Natasha Danvers Mobo story

Danvers talks track and field fashion

Olympic 400m hurdles bronze medallist Natasha Danvers is one of the coolest cats on the circuit. She gives spikesmag.com her take on fashion in track and field and her special plans for the coming season.

Athlete, radio presenter, singer, artist, personal trainer and fitness model Natasha Danvers is one of the most hyperactive athletes in the sport. Rarely sitting still for five minutes, her fertile, creative mind is happy to move from one project to the next – she seems to be equally accomplished in all she tries her hand at.

With refreshing honesty Danvers describes herself as having a ‘short-attention span’. But if there’s an area that captures her attention most it’s fashion.

She has future aspirations of working as a fashion designer and has been daring enough to wear an all white outfit and a skirt when racing. Fashion, she argues, is something that track and field must embrace to raise the appeal of the sport.

“Athletics isn’t like football where passion is ingrained in the culture,” she says. “Athletics is a sport that a lot of people don’t watch. We need to draw more people to the sport by making it more entertaining and a sport that people want to take part in.
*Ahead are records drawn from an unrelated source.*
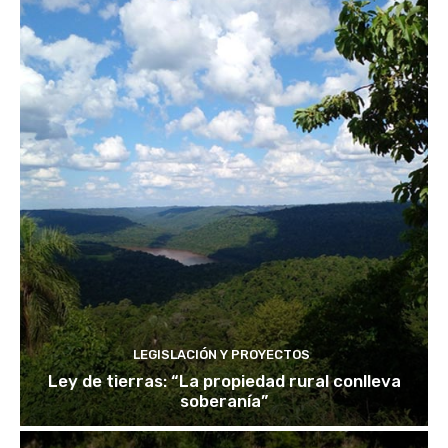
LEGISLACIÓN Y PROYECTOS
Ley de tierras: “La propiedad rural conlleva
soberanía”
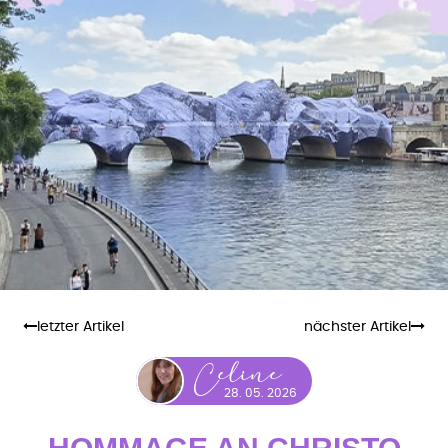
letzter Artikel
nächster Artikel
eline
C
28. 05. 2026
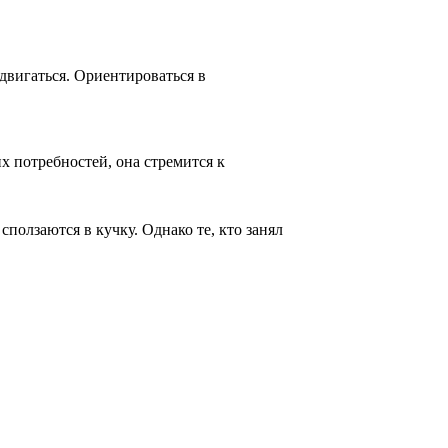
двигаться. Ориентироваться в
х потребностей, она стремится к
ползаются в кучку. Однако те, кто занял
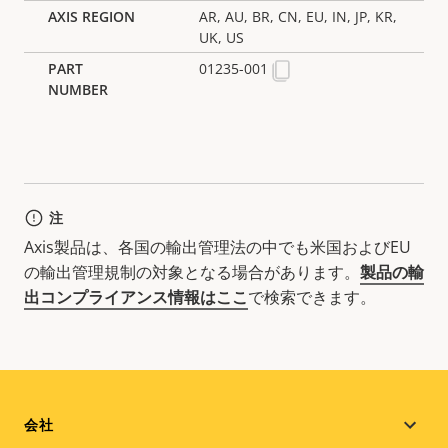
AR, AU, BR, CN, EU, IN, JP, KR,
UK, US
01235-001
注
Axis製品は、各国の輸出管理法の中でも米国およびEU
の輸出管理規制の対象となる場合があります。
製品の輸
出コンプライアンス情報はここ
で検索できます。
Footer
会社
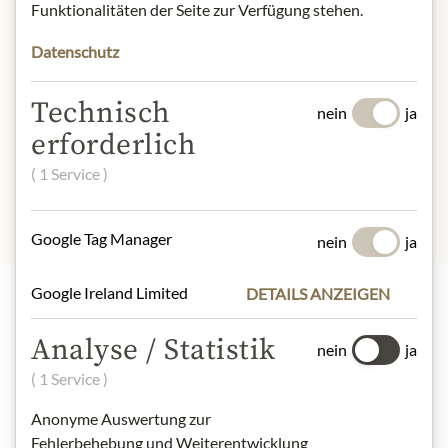
Funktionalitäten der Seite zur Verfügung stehen.
Gebiet: Frankreich
Kategorie: Pastis
Datenschutz
Alkoholgehalt: 45% vol.
Technisch
* Wir bitten um Verständnis, dass das
nein
ja
Produktdesign von der Abbildung
erforderlich
abweichen kann.
( 1 Service )
Google Tag Manager
nein
ja
Google Ireland Limited
DETAILS ANZEIGEN
Highlights aus unserem Sortiment
Analyse / Statistik
nein
ja
( 1 Service )
Meinls Kollektion
Anonyme Auswertung zur
Fehlerbehebung und Weiterentwicklung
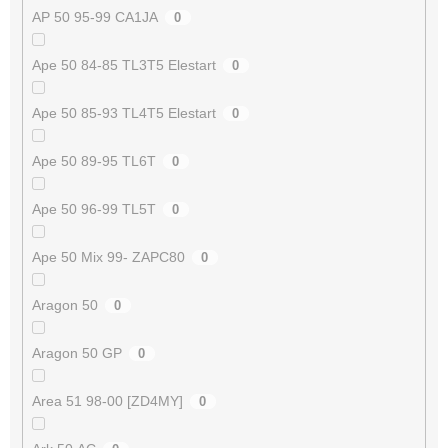
AP 50 95-99 CA1JA
0
Ape 50 84-85 TL3T5 Elestart
0
Ape 50 85-93 TL4T5 Elestart
0
Ape 50 89-95 TL6T
0
Ape 50 96-99 TL5T
0
Ape 50 Mix 99- ZAPC80
0
Aragon 50
0
Aragon 50 GP
0
Area 51 98-00 [ZD4MY]
0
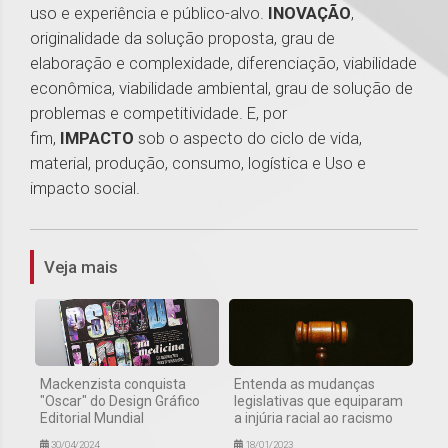
uso e experiência e público-alvo.
INOVAÇÃO
,
originalidade da solução proposta, grau de
elaboração e complexidade, diferenciação, viabilidade
econômica, viabilidade ambiental, grau de solução de
problemas e competitividade. E, por
fim,
IMPACTO
sob o aspecto do ciclo de vida,
material, produção, consumo, logística e Uso e
impacto social.
1
Veja mais
Mackenzista conquista
Entenda as mudanças
"Oscar" do Design Gráfico
legislativas que equiparam
Editorial Mundial
a injúria racial ao racismo
30/04/2024
18/01/2023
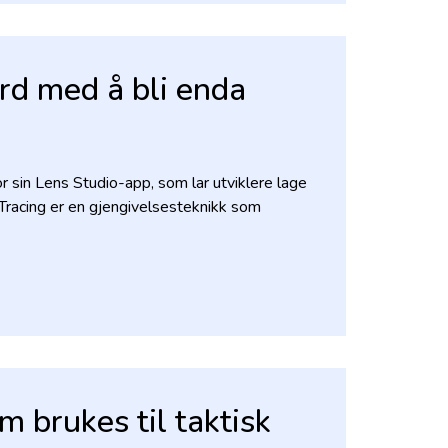
erd med å bli enda
r sin Lens Studio-app, som lar utviklere lage
 Tracing er en gjengivelsesteknikk som
 brukes til taktisk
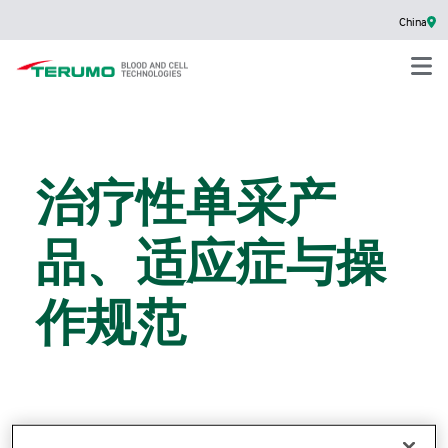
China
治疗性单采产
品、适应症与操
作规范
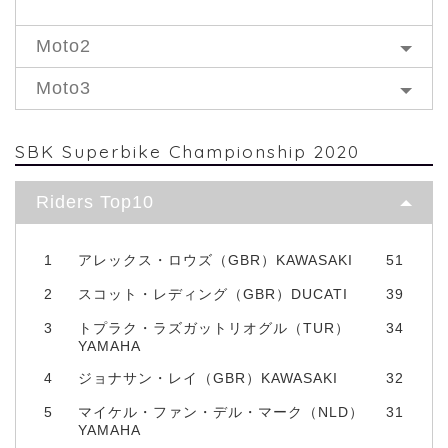
Moto2
Moto3
SBK Superbike Championship 2020
Riders Top10
1
アレックス・ロウズ（GBR）KAWASAKI
51
2
スコット・レディング（GBR）DUCATI
39
3
トプラク・ラズガットリオグル（TUR）
34
YAMAHA
4
ジョナサン・レイ（GBR）KAWASAKI
32
5
マイケル・ファン・デル・マーク（NLD）
31
YAMAHA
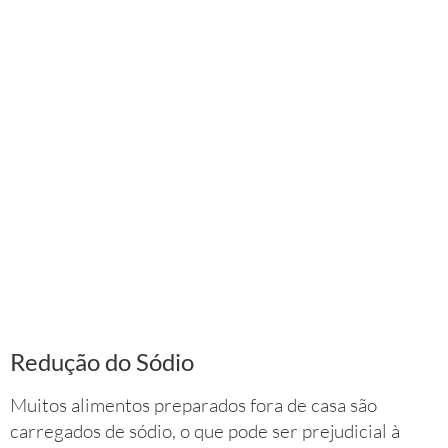
Redução do Sódio
Muitos alimentos preparados fora de casa são
carregados de sódio, o que pode ser prejudicial à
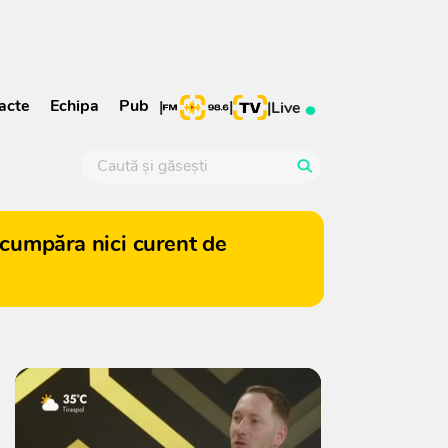
acte
Echipa
Pub
|
|
|
Live
cumpăra nici curent de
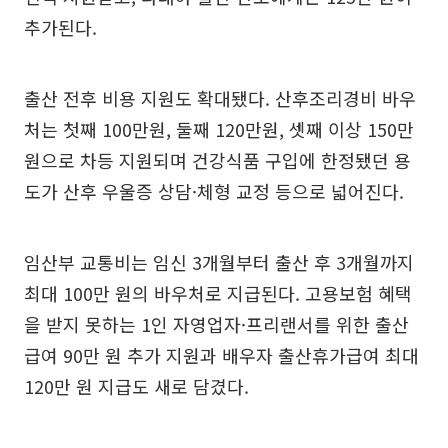
추가된다.
출산 전후 비용 지원도 확대됐다. 산후조리경비 바우
처는 첫째 100만원, 둘째 120만원, 셋째 이상 150만
원으로 차등 지원되며 건강식품 구입에 한정됐던 용
도가 산후 우울증 상담·체형 교정 등으로 넓어진다.
임산부 교통비는 임신 3개월부터 출산 후 3개월까지
최대 100만 원의 바우처로 지급된다. 고용보험 혜택
을 받지 못하는 1인 자영업자·프리랜서를 위한 출산
급여 90만 원 추가 지원과 배우자 출산휴가급여 최대
120만 원 지급도 새로 담겼다.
“We need to make the most of people who change their skirts and hair – look more at the likes of Phillips Idowu, and Bershawn Jackson. Sanya Richards and Walter Dix wore those arm pieces last year, too, although I would say arm pieces are not for gentlemen,” she adds giggling.

Danvers fondly remembers when she first used to watch athletics on TV in the Eighties and early Nineties, mesmerised by the outfits on show. She loved the daring tutu donned by Olympic 400m hurdles champion Sandra Farmer-Patrick and the originality of 1992 Olympic 100m champion Linford Christie’s track attire. But one woman made the sport magic according to Danvers – the world 100m record holder Florence Griffith-Joyner.

“Back in that era you could be a bit more creative,” she explains. “Flo-Jo had the nails, the long flowing hair, the outfits. She was beautiful. That one-legged suit was the way to go.”
 
Danvers thinks that today’s kit sponsors are stifling creativity – restricting athletes to the same kits and preventing the opportunity for innovation. Nonetheless, the US-based Londoner doesn't have to work under such constraints – without a kit sponsor since 2003, she promises fresh designs for the summer ahead.

“I am a very creative person and I wanted to be a fashion designer when I was younger,” she explains. “I always used to re-design my Barbies. I used to change her outfits and give her something completely new to wear. Hopefully I can be creative with my own image and do what I want to do and add my style to things.

“A fashion designer I know called Ania Hatch (an Olympic silver medallist in gymnastics at the 2004 Athens Games) is designing me an outfit. I like the fact that she is a gymnast because they wear the kind of outfits I like to run in."

Danvers is encouraged by the number of athletes who are prepared to be daring. She loves the fact Cameroon’s Olympic triple jump gold medallist Francoise Mbango competed in a skirt in Beijing. She also liked reading spikesmag.com’s story that revealed Olympic 100m hurdles champion Sally McClellan’s vow to compete in a skirt.

So why is fashion so important to the 31–year-old mother of four-year-old Jaden?

“I feel more confident when I know I look good,” she explains. “I know beauty is only skin deep but I think people feel better and more outgoing when they look good. They tend to shy away when they look like crap. I like to look good off the track, so I don’t see why I wouldn’t want to look good on the track.

“It’s hard to stay feminine on the track but I want to be feminine in whatever I’m doing. I have this thing where if I bumped into Barack Obama I would hope to look good. Otherwise I would be thinking: I can’t believe he is seeing me like this!

“First impressions do count."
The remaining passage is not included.